>>>>

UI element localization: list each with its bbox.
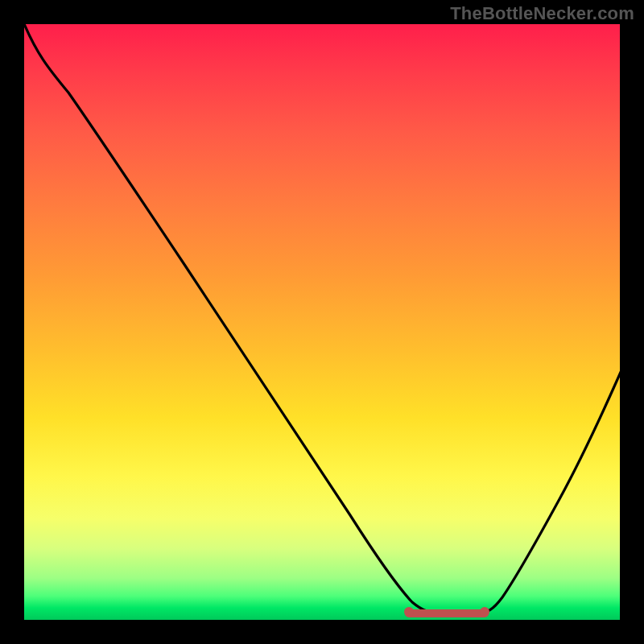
bottleneck-curve-svg	[24, 24, 620, 620]
chart-frame: TheBottleNecker.com	[0, 0, 644, 644]
curve-line	[24, 24, 620, 613]
plot-area	[24, 24, 620, 620]
watermark-text: TheBottleNecker.com	[450, 3, 634, 24]
valley-dot-left	[404, 607, 414, 617]
valley-dot-right	[480, 607, 489, 617]
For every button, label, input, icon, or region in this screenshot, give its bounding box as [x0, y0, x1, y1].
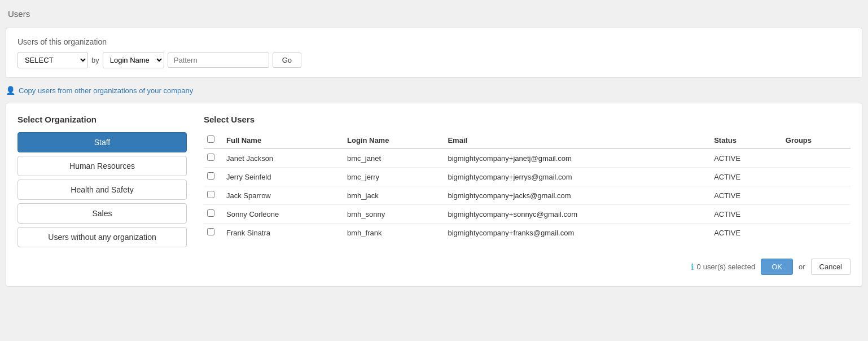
page-wrapper: Users Users of this organization SELECT … [0, 0, 868, 341]
top-card-label: Users of this organization [17, 37, 851, 46]
selected-label: user(s) selected [703, 263, 755, 271]
table-row: Frank Sinatra bmh_frank bigmightycompany… [204, 224, 851, 242]
org-panel: Select Organization Staff Human Resource… [17, 115, 187, 275]
org-btn-users-without-org[interactable]: Users without any organization [17, 227, 187, 247]
org-btn-sales[interactable]: Sales [17, 203, 187, 224]
row-checkbox-cell [204, 148, 221, 168]
cell-full-name: Jack Sparrow [221, 186, 341, 205]
cell-login-name: bmc_jerry [341, 168, 442, 186]
users-panel-title: Select Users [204, 115, 851, 124]
cell-email: bigmightycompany+jacks@gmail.com [442, 186, 708, 205]
cell-status: ACTIVE [708, 168, 780, 186]
row-checkbox[interactable] [207, 172, 214, 180]
cell-full-name: Sonny Corleone [221, 205, 341, 224]
cell-groups [780, 148, 851, 168]
cell-email: bigmightycompany+janetj@gmail.com [442, 148, 708, 168]
col-status: Status [708, 132, 780, 148]
or-label: or [799, 263, 805, 271]
row-checkbox-cell [204, 186, 221, 205]
row-checkbox-cell [204, 224, 221, 242]
cell-groups [780, 186, 851, 205]
table-row: Jerry Seinfeld bmc_jerry bigmightycompan… [204, 168, 851, 186]
by-label: by [91, 56, 99, 64]
cell-full-name: Janet Jackson [221, 148, 341, 168]
copy-users-label: Copy users from other organizations of y… [19, 86, 193, 95]
selected-count-text: ℹ 0 user(s) selected [691, 262, 755, 272]
cell-login-name: bmh_frank [341, 224, 442, 242]
row-checkbox-cell [204, 205, 221, 224]
col-email: Email [442, 132, 708, 148]
col-full-name: Full Name [221, 132, 341, 148]
cell-login-name: bmh_sonny [341, 205, 442, 224]
table-row: Jack Sparrow bmh_jack bigmightycompany+j… [204, 186, 851, 205]
cell-groups [780, 205, 851, 224]
org-panel-title: Select Organization [17, 115, 187, 124]
by-field-select[interactable]: Login Name Full Name Email [103, 52, 164, 68]
row-checkbox-cell [204, 168, 221, 186]
cell-groups [780, 224, 851, 242]
cell-login-name: bmh_jack [341, 186, 442, 205]
cell-email: bigmightycompany+sonnyc@gmail.com [442, 205, 708, 224]
row-checkbox[interactable] [207, 191, 214, 198]
cell-status: ACTIVE [708, 186, 780, 205]
cell-login-name: bmc_janet [341, 148, 442, 168]
row-checkbox[interactable] [207, 154, 214, 161]
cell-status: ACTIVE [708, 224, 780, 242]
org-btn-staff[interactable]: Staff [17, 132, 187, 152]
table-row: Sonny Corleone bmh_sonny bigmightycompan… [204, 205, 851, 224]
copy-users-link[interactable]: 👤 Copy users from other organizations of… [6, 86, 862, 95]
top-card: Users of this organization SELECT CONTAI… [6, 28, 862, 78]
org-btn-human-resources[interactable]: Human Resources [17, 156, 187, 176]
cell-groups [780, 168, 851, 186]
table-header-row: Full Name Login Name Email Status Groups [204, 132, 851, 148]
copy-icon: 👤 [6, 86, 15, 95]
org-btn-health-and-safety[interactable]: Health and Safety [17, 180, 187, 200]
row-checkbox[interactable] [207, 228, 214, 235]
col-groups: Groups [780, 132, 851, 148]
cell-email: bigmightycompany+jerrys@gmail.com [442, 168, 708, 186]
users-table: Full Name Login Name Email Status Groups… [204, 132, 851, 242]
row-checkbox[interactable] [207, 209, 214, 217]
cell-full-name: Jerry Seinfeld [221, 168, 341, 186]
selected-number: 0 [696, 263, 700, 271]
ok-button[interactable]: OK [761, 259, 793, 275]
page-title: Users [6, 6, 862, 22]
main-content: Select Organization Staff Human Resource… [17, 115, 851, 275]
cell-status: ACTIVE [708, 205, 780, 224]
go-button[interactable]: Go [273, 53, 301, 68]
select-filter[interactable]: SELECT CONTAINS STARTS WITH ENDS WITH [17, 52, 88, 68]
info-icon: ℹ [691, 262, 694, 272]
pattern-input[interactable] [168, 53, 269, 68]
col-login-name: Login Name [341, 132, 442, 148]
header-checkbox-col [204, 132, 221, 148]
footer-bar: ℹ 0 user(s) selected OK or Cancel [204, 253, 851, 275]
cell-full-name: Frank Sinatra [221, 224, 341, 242]
users-panel: Select Users Full Name Login Name Email … [204, 115, 851, 275]
cancel-button[interactable]: Cancel [811, 259, 851, 275]
cell-status: ACTIVE [708, 148, 780, 168]
filter-row: SELECT CONTAINS STARTS WITH ENDS WITH by… [17, 52, 851, 68]
main-card: Select Organization Staff Human Resource… [6, 103, 862, 287]
select-all-checkbox[interactable] [207, 135, 214, 143]
table-row: Janet Jackson bmc_janet bigmightycompany… [204, 148, 851, 168]
cell-email: bigmightycompany+franks@gmail.com [442, 224, 708, 242]
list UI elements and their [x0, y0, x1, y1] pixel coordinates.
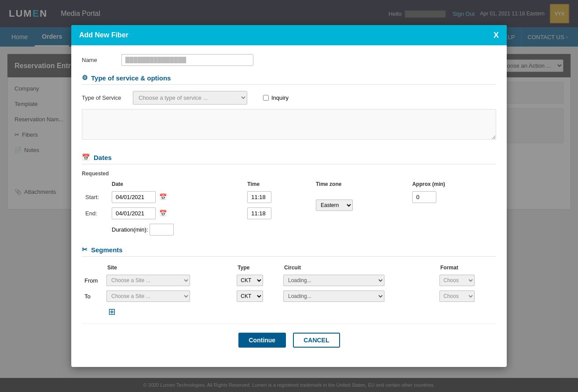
modal-title: Add New Fiber [79, 31, 128, 39]
end-time-cell [244, 205, 312, 221]
timezone-select[interactable]: Eastern Central Mountain Pacific UTC [316, 200, 353, 211]
from-type-select[interactable]: CKT OTHER [237, 275, 263, 286]
from-circuit-select[interactable]: Loading... [283, 275, 384, 286]
to-site-select[interactable]: Choose a Site ... [106, 290, 190, 302]
modal-close-button[interactable]: X [494, 31, 499, 39]
name-row: Name [82, 54, 496, 66]
cancel-button[interactable]: CANCEL [293, 333, 340, 348]
modal-body: Name ⚙ Type of service & options Type of… [71, 45, 507, 367]
inquiry-label: Inquiry [271, 94, 289, 101]
col-format-header: Format [437, 263, 496, 272]
segments-icon: ✂ [82, 246, 88, 254]
duration-cell: Duration(min): [108, 221, 312, 238]
type-of-service-row: Type of Service Choose a type of service… [82, 91, 496, 105]
continue-button[interactable]: Continue [238, 333, 286, 348]
start-date-input[interactable] [112, 191, 156, 203]
col-time-header: Time [244, 179, 312, 189]
add-new-fiber-modal: Add New Fiber X Name ⚙ Type of service &… [71, 25, 507, 367]
end-approx-cell [409, 205, 496, 221]
segments-table: Site Type Circuit Format From Choose a S… [82, 263, 496, 319]
to-circuit-select[interactable]: Loading... [283, 290, 384, 302]
from-row: From Choose a Site ... CKT OTHER [82, 272, 496, 288]
to-type-cell: CKT OTHER [234, 288, 281, 304]
approx-input[interactable] [412, 191, 436, 203]
add-segment-row-button[interactable]: ⊞ [106, 305, 117, 318]
modal-header: Add New Fiber X [71, 25, 507, 45]
inquiry-checkbox[interactable] [263, 95, 269, 101]
to-type-select[interactable]: CKT OTHER [237, 290, 263, 302]
modal-footer: Continue CANCEL [82, 323, 496, 358]
inquiry-row: Inquiry [263, 94, 289, 101]
requested-label: Requested [82, 171, 496, 177]
type-of-service-textarea[interactable] [82, 109, 496, 140]
start-calendar-icon[interactable]: 📅 [159, 193, 167, 200]
start-label: Start: [82, 189, 108, 205]
from-site-select[interactable]: Choose a Site ... [106, 275, 190, 286]
add-row-tr: ⊞ [82, 304, 496, 319]
type-of-service-section-header: ⚙ Type of service & options [82, 74, 496, 85]
col-timezone-header: Time zone [312, 179, 409, 189]
start-row: Start: 📅 Eastern Cent [82, 189, 496, 205]
start-time-input[interactable] [247, 191, 271, 203]
end-row: End: 📅 [82, 205, 496, 221]
approx-cell [409, 189, 496, 205]
calendar-icon: 📅 [82, 153, 90, 161]
duration-label: Duration(min): [112, 226, 148, 233]
start-date-cell: 📅 [108, 189, 244, 205]
from-circuit-cell: Loading... [281, 272, 437, 288]
from-site-cell: Choose a Site ... [104, 272, 234, 288]
type-of-service-label: Type of Service [82, 94, 126, 101]
col-approx-header: Approx (min) [409, 179, 496, 189]
to-site-cell: Choose a Site ... [104, 288, 234, 304]
modal-overlay: Add New Fiber X Name ⚙ Type of service &… [0, 0, 578, 392]
page-background: Reservation Entry Group Actions Choose a… [0, 47, 578, 378]
end-date-cell: 📅 [108, 205, 244, 221]
end-calendar-icon[interactable]: 📅 [159, 210, 167, 217]
settings-icon: ⚙ [82, 74, 88, 82]
dates-section-header: 📅 Dates [82, 153, 496, 164]
from-format-cell: Choos [437, 272, 496, 288]
from-label: From [82, 272, 104, 288]
duration-row: Duration(min): [82, 221, 496, 238]
segments-section-header: ✂ Segments [82, 246, 496, 257]
from-format-select[interactable]: Choos [439, 275, 475, 286]
end-time-input[interactable] [247, 207, 271, 219]
from-type-cell: CKT OTHER [234, 272, 281, 288]
start-time-cell [244, 189, 312, 205]
duration-input[interactable] [150, 224, 174, 236]
col-date-header: Date [108, 179, 244, 189]
col-site-header: Site [104, 263, 234, 272]
col-circuit-header: Circuit [281, 263, 437, 272]
to-format-select[interactable]: Choos [439, 290, 475, 302]
to-circuit-cell: Loading... [281, 288, 437, 304]
to-label: To [82, 288, 104, 304]
type-of-service-select[interactable]: Choose a type of service ... [133, 91, 247, 105]
timezone-cell: Eastern Central Mountain Pacific UTC [312, 189, 409, 221]
name-label: Name [82, 57, 117, 63]
dates-table: Date Time Time zone Approx (min) Start: … [82, 179, 496, 238]
to-format-cell: Choos [437, 288, 496, 304]
to-row: To Choose a Site ... CKT OTHER [82, 288, 496, 304]
name-input[interactable] [121, 54, 253, 66]
end-date-input[interactable] [112, 207, 156, 219]
end-label: End: [82, 205, 108, 221]
col-type-header: Type [234, 263, 281, 272]
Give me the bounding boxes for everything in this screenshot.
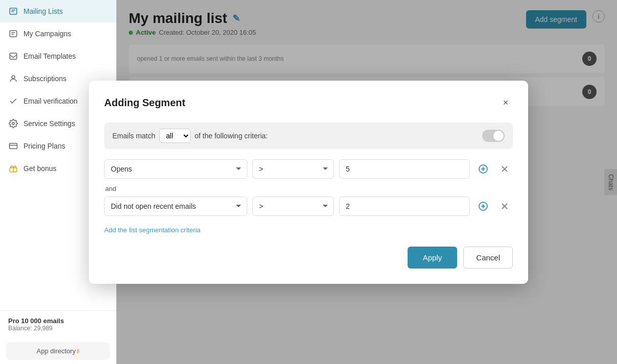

<<<<

Exercise goal — Copy all the lines from the data above that hold the word "Corleone".

The completed task —
cell-full-name: Sonny Corleone [221, 205, 341, 224]
table-row: Sonny Corleone bmh_sonny bigmightycompan… [204, 205, 851, 224]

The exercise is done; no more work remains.